- Origin: Montreal, Quebec, Canada
- Genres: Folk
- Years active: 1963–1967
- Past members: Jack Nissenson; Peter Weldon; Kate McGarrigle; Anna McGarrigle;

= Mountain City Four =

Canadian folk music group

The Mountain City Four were a Canadian folk music group, based in Montreal and active from 1963 to 1967. The group consisted of Jack Nissenson, Peter Weldon, Kate McGarrigle, and Anna McGarrigle. They are primarily remembered for popularizing a number of songs by Wade Hemsworth, including the National Film Board animated short The Log Driver's Waltz, as well as for Nissenson's recording of Bob Dylan's 1962 Finjan Club concert in Montreal.

==History==
The Mountain City Four formed in 1963 when the McGarrigle sisters were attending college in Montreal. The band performed in coffeehouses and for dances in the city.
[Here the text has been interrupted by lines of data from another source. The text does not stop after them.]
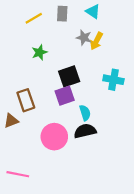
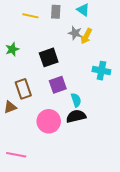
yellow line: (34, 18) -> (30, 16), turned 42
green star: (39, 52) -> (12, 49), moved
black square: (69, 76) -> (49, 57), moved

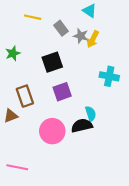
gray rectangle: (56, 12) -> (61, 28), moved, turned -40
cyan semicircle: (76, 100) -> (91, 114), moved

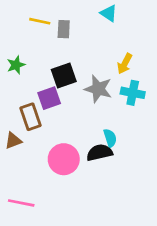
gray rectangle: (61, 28) -> (64, 29), moved, turned 40
gray star: (81, 36) -> (98, 89), moved, size x1.5
yellow arrow: (93, 39) -> (125, 64), moved
purple square: (62, 92) -> (49, 98), moved

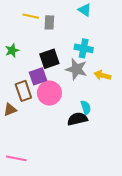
yellow arrow: (125, 64) -> (102, 75), moved, turned 77
cyan cross: (133, 93) -> (84, 48), moved
pink circle: (64, 159) -> (49, 93), moved

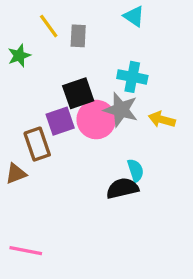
yellow line: (31, 16) -> (49, 26), turned 42
green star: (12, 50) -> (19, 56), moved
pink circle: (49, 93) -> (96, 120), moved

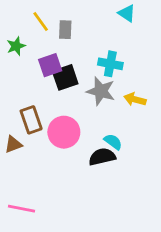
cyan triangle: (134, 16) -> (127, 13), moved
pink circle: (96, 120) -> (64, 132), moved
purple square: (60, 121) -> (50, 65), moved
cyan semicircle: (136, 170) -> (113, 142), turned -36

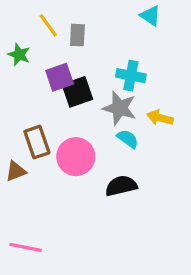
green star: (16, 46) -> (19, 55), turned -30
cyan semicircle: (113, 142) -> (128, 139), moved

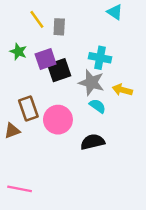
green star: (19, 55) -> (18, 52), moved

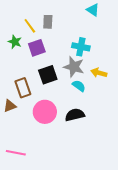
yellow line: (37, 19) -> (30, 26), moved
black square: (59, 70) -> (48, 75), moved
pink circle: (58, 120) -> (45, 112), moved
The participation of the Mountain City Four (as a group, and as individuals with others) during the early years of the Montreal Folk Workshop (launched 1965 at its original venue of Moose Hall, on Avenue du Parc) helped to promote this venue which became gathering place for emerging folk musicians, lasting well into the next decade.

In 1966, the band recorded music for the documentary film Helicopter Canada, which was nominated for an Academy Award for best documentary film.